Adrien Goetz, préfacier de l’édition 2009 chez Gallimard (coll. « Folio classique »), a le mérite de réhabiliter cette année 1482 sans insister sur sa proximité avec 1476 – 1477 : défaites de Charles le Téméraire à Grandson et Morat, sa mort à Nancy, extinction des derniers feux de ce que Julius Evola appelle « l’âme de la chevalerie », tandis que pointe comme une improbable aurore le pragmatisme calculateur de Louis XI. Nonobstant une importante réserve que je formulerai en conclusion, je trouve la préface d’Adrien Goetz remarquable et je m’incline devant l’étonnante érudition des 180 pages de notes de Benedikte Andersson.

Le volume contient aussi d’intéressantes annexes où l’on découvre sans surprise un Victor Hugo admirateur de Walter Scott, en face duquel Restif de la Bretonne fait piètre figure en apportant « sa hottée de plâtres » au grand édifice de la littérature européenne. Pourtant, Victor Hugo cite rarement ceux qu’il juge responsable du déclin des lettres françaises. Il ne fait qu’égratigner Voltaire, vitupère globalement les récits trop classiques dans des pages critiques où peuvent se reconnaître pour cibles l’Abbé Prévost, Madame de La Fayette, voire le Diderot de Jacques le Fataliste. Pour qui sait lire entre les lignes et connaît quelque peu la production littéraire du siècle des prétendues « Lumières », les considérations désabusées sur le roman épistolaire ne peuvent viser que Choderlos de Laclos et ses Liaisons dangereuses. Mais le chapitre II du livre cinquième vaut surtout par sa profondeur historique et une véritable théorie des trois âges de l’humanité que Victor Hugo nous invite à méditer avec une maîtrise stylistique et une organisation du savoir assez époustouflantes chez un jeune homme de 29 ans (Notre-Dame de Paris 1482 paraît en 1831).
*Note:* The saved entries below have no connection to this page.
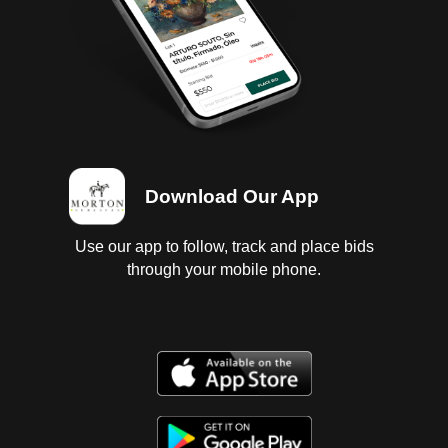
portafiltros para aire; transmision estandar sin
probar; diferencial sin probar; interiores regulares
vestidura y tapete rotos; instrumentos regulares,
tablero regular, con faltantes; suspension a muelles
sin probar; chasis con corrosion; carroceria golpes
ligeros, forro de volante y cuartos direccionales
delanteros dañado, faros opacos; 6 llantas lisas. SE
VENDE SIN TANQUE DE REPARTO PARA GAS LP.
(PIPA) Y COMPONENTES DEL MISMO.
Download Our App
Use our app to follow, track and place bids
through your mobile phone.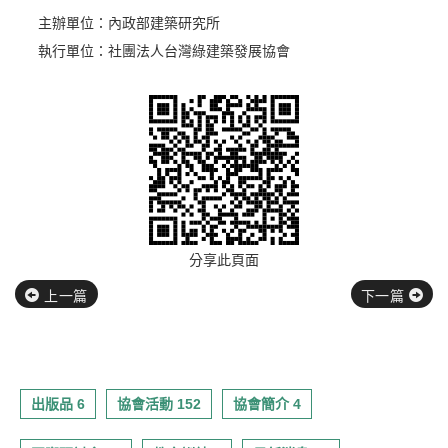
主辦單位：內政部建築研究所
執行單位：社團法人台灣綠建築發展協會
分享此頁面
上一篇
下一篇
出版品 6
協會活動 152
協會簡介 4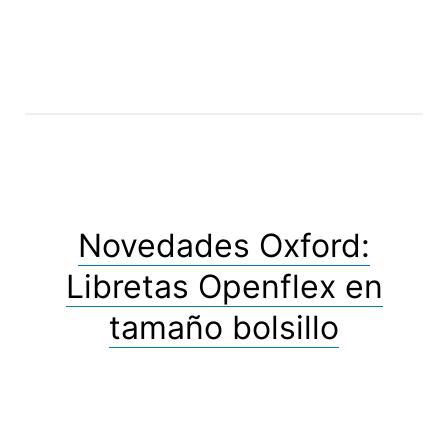
Novedades Oxford:
Libretas Openflex en
tamaño bolsillo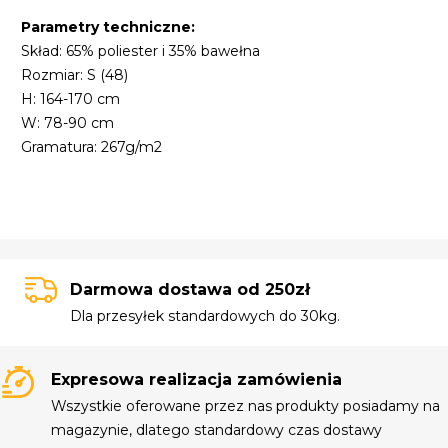
Parametry techniczne:
Skład: 65% poliester i 35% bawełna
Rozmiar: S (48)
H: 164-170 cm
W: 78-90 cm
Gramatura: 267g/m2
Darmowa dostawa od 250zł
Dla przesyłek standardowych do 30kg.
Expresowa realizacja zamówienia
Wszystkie oferowane przez nas produkty posiadamy na
magazynie, dlatego standardowy czas dostawy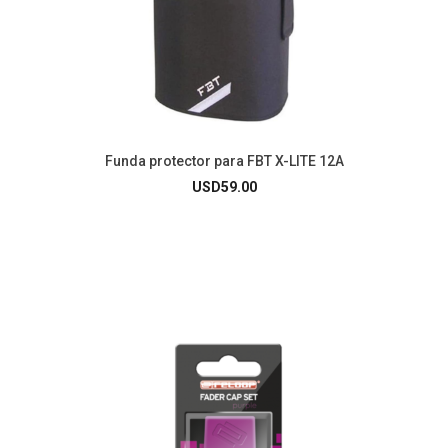
Funda protector para FBT X-LITE 12A
USD
59.00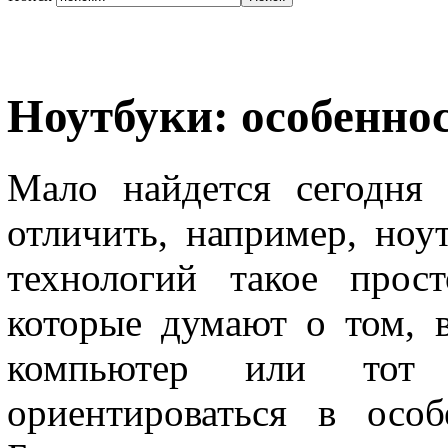
Ноутбуки: особенно
Мало найдется сегодня
отличить, например, ноу
технологий такое прос
которые думают о том, 
компьютер или тот 
ориентироваться в особ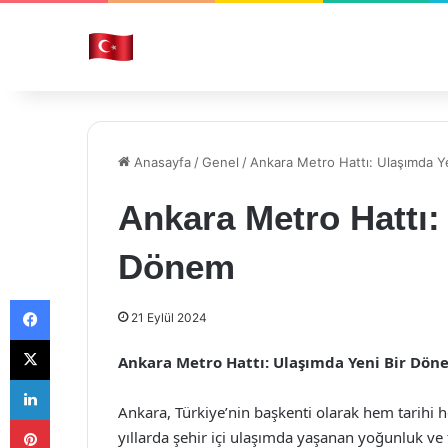
Anasayfa
/
Genel
/
Ankara Metro Hattı: Ulaşımda Y
Ankara Metro Hattı:
Dönem
Facebook
21 Eylül 2024
X
Ankara Metro Hattı: Ulaşımda Yeni Bir Dön
LinkedIn
Ankara, Türkiye’nin başkenti olarak hem tarihi 
Pinterest
yıllarda şehir içi ulaşımda yaşanan yoğunluk ve 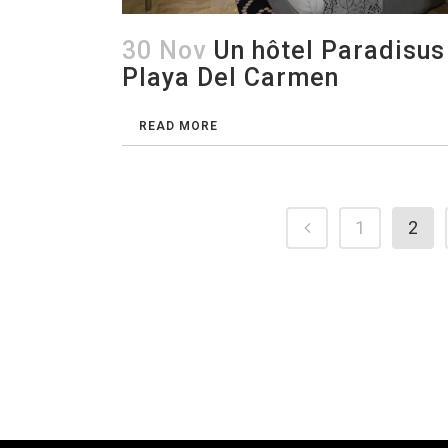
30 Nov
Un hôtel Paradisus
Playa Del Carmen
READ MORE
1
2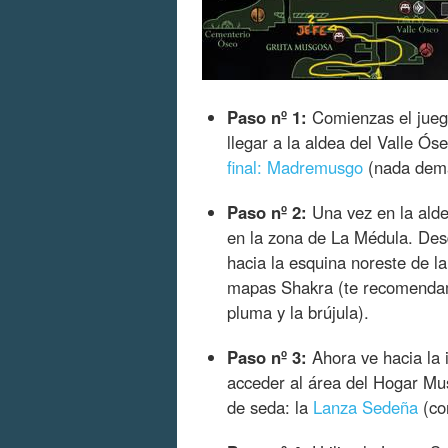
Paso nº 1:
Comienzas el jueg
llegar a la aldea del Valle Ós
final: Madremusgo
(nada dema
Paso nº 2:
Una vez en la alde
en la zona de La Médula. Des
hacia la esquina noreste de l
mapas Shakra (te recomendam
pluma y la brújula).
Paso nº 3:
Ahora ve hacia la 
acceder al área del Hogar Mu
de seda: la
Lanza Sedeña
(co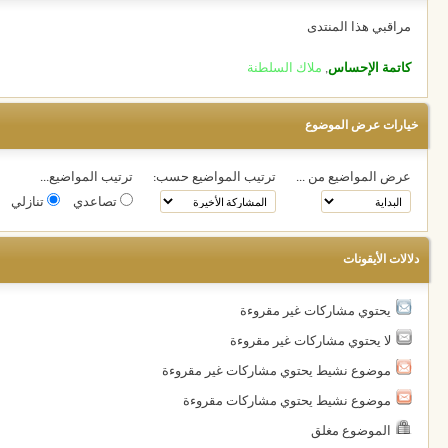
مراقبي هذا المنتدى
كاتمة الإحساس
,
ملاك السلطنة
خيارات عرض الموضوع
عرض المواضيع من ...
ترتيب المواضيع حسب:
ترتيب المواضيع...
تصاعدي
تنازلي
دلالات الأيقونات
يحتوي مشاركات غير مقروءة
لا يحتوي مشاركات غير مقروءة
موضوع نشيط يحتوي مشاركات غير مقروءة
موضوع نشيط يحتوي مشاركات مقروءة
الموضوع مغلق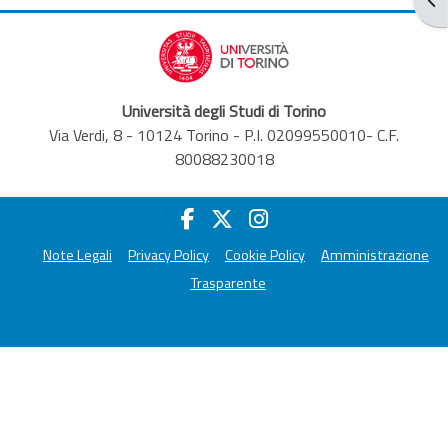
Università degli Studi di Torino
Via Verdi, 8 - 10124 Torino - P.I. 02099550010- C.F.
80088230018
Note Legali
Privacy Policy
Cookie Policy
Amministrazione
Trasparente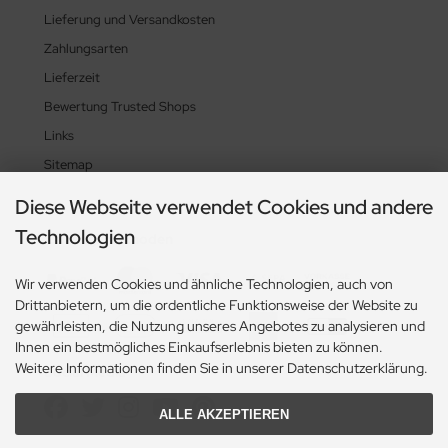
Lieferung und Versandkosten
Zahlungsarten
Lieferzeit
Bewertung Trusted Shops
Links
Sitemap
Diese Webseite verwendet Cookies und andere
Technologien
Zahlungsmethoden
Wir verwenden Cookies und ähnliche Technologien, auch von
Drittanbietern, um die ordentliche Funktionsweise der Website zu
gewährleisten, die Nutzung unseres Angebotes zu analysieren und
Ihnen ein bestmögliches Einkaufserlebnis bieten zu können.
Weitere Informationen finden Sie in unserer Datenschutzerklärung.
Social Media
ALLE AKZEPTIEREN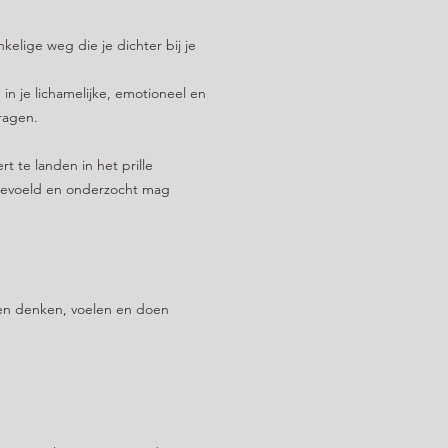
nkelige weg die je dichter bij je
n je lichamelijke, emotioneel en
ragen.
 te landen in het prille
, gevoeld en onderzocht mag
ssen denken, voelen en doen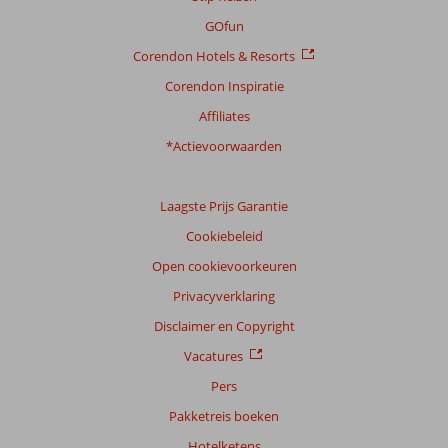
GOfun
Corendon Hotels & Resorts
Corendon Inspiratie
Affiliates
*Actievoorwaarden
Laagste Prijs Garantie
Cookiebeleid
Open cookievoorkeuren
Privacyverklaring
Disclaimer en Copyright
Vacatures
Pers
Pakketreis boeken
Hotelketens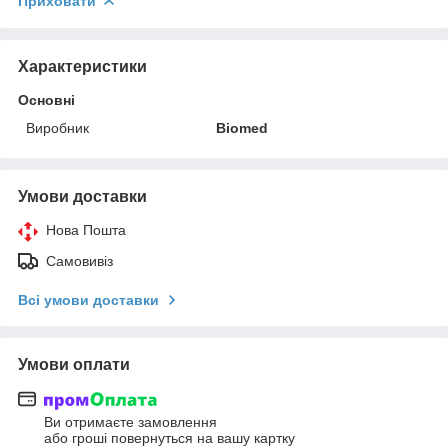
Приховати
Характеристики
Основні
Виробник
Biomed
Умови доставки
Нова Пошта
Самовивіз
Всі умови доставки
Умови оплати
Ви отримаєте замовлення
або гроші повернуться на вашу картку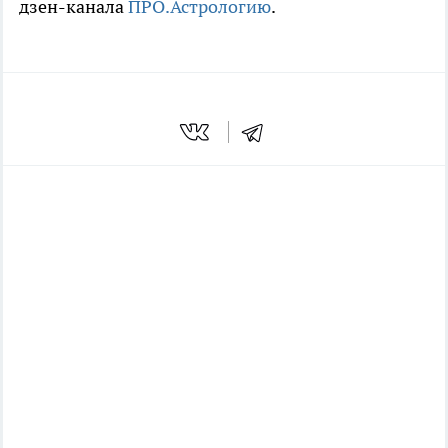
дзен-канала
ПРО.Астрологию
.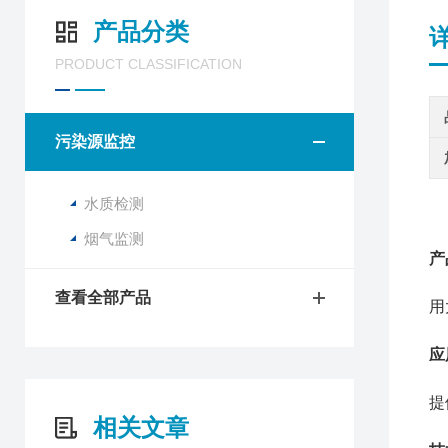
产品分类
PRODUCT CLASSIFICATION
污染源监控
水质检测
烟气监测
产
查看全部产品
用
应
提
相关文章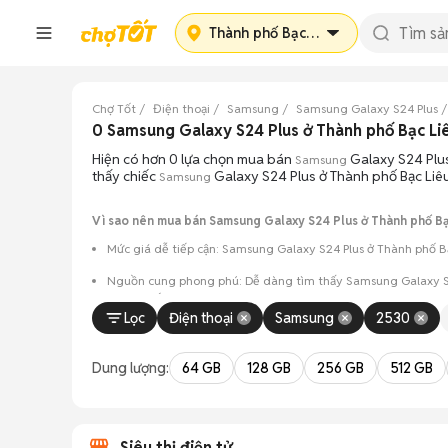
Thành phố Bạc Liêu
Chợ Tốt
Điện thoại
Samsung
Samsung Galaxy S24 Plus
0 Samsung Galaxy S24 Plus ở Thành phố Bạc Li
Hiện có hơn 0 lựa chọn mua bán
Galaxy S24 Plus
Samsung
thấy chiếc
Galaxy S24 Plus ở Thành phố Bạc Liêu
Samsung
Vì sao nên mua bán Samsung Galaxy S24 Plus ở Thành phố Bạc
Mức giá dễ tiếp cận: Samsung Galaxy S24 Plus ở Thành phố Bạ
Nguồn cung phong phú: Dễ dàng tìm thấy
Samsung
Galaxy S
và màu sắc.
Lọc
Điện thoại
Samsung
2530
Giao dịch minh bạch: Việc gặp gỡ trực tiếp giúp người 
Mua bán linh hoạt: Hai bên có thể chủ động thỏa thuận
Dung lượng:
64 GB
128 GB
256 GB
512 GB
Siêu thị điện tử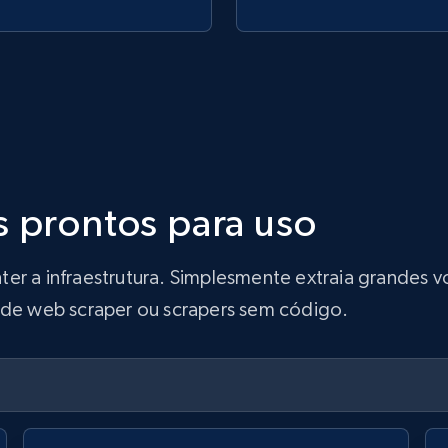
s prontos para uso
ter a infraestrutura. Simplesmente extraia grandes
s de web scraper ou scrapers sem código.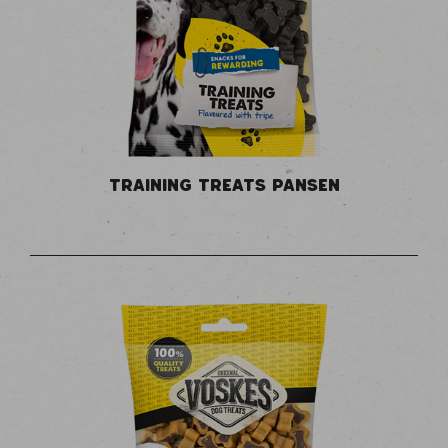
TRAINING TREATS PANSEN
hugovndp.jpg« Quand la mémoire des premières races se sentit surchargée, quand le bagage des souvenirs du genre humain devint si lourd et si confus que la parole, nue et volante, risqua d’en perdre en chemin, on les transcrivit sur le sol de la façon la plus visible, la plus durable et la plus naturelle à la fois. On scella chaque tradition sous un monument. » Ainsi Victor Hugo évoque-t-il le premier passage d’une ère d’oralité à un âge où l’architecture devient « le grand livre de l’humanité ». Souvenons-nous cependant de la parole biblique concernant la pierre que les bâtisseurs ont écartée et qui est justement la pierre d’angle. Le risque de « perdre en chemin » un élément essentiel deviendrait-il réalité dès que s’élèvent les premiers menhirs celtiques que l’on retrouve « dans la Sibérie d’Asie » ou « les pampas d’Amérique » ?

Toute tradition devant contenir une part de trahison (le latin tradition a donné le français traître), l’âge architectural serait alors le monde de la Tradition proprement dite, déjà synonyme de déclin par rapport aux temps originels et primordiaux, illuminés par la prodigieuse mémoire des « premières races ». Depuis « l’immense entassement de Karnac […] jusqu’au XVe siècle de l’ère chrétienne inclusivement », l’architecture est le mode d’expression dominant. Il ne faut pas pour autant tenir pour négligeable les autres fleurons artistiques et littéraires qui s’échelonnent tout au long de cette période plurimillénaire : les épopées et tragédies, l’Odyssée, l’Énéide et la Divine Comédie, dont on a pu écrire dans Éléments (n° 179, p. 68), qu’elles sont les trois piliers de la culture européenne. À plus forte raison, Victor Hugo mentionne les vénérables textes sacrés, et notamment le Mahabharata, dont l’auteur légendaire Vyasa « est touffu, étrange, impénétrable comme une pagode ».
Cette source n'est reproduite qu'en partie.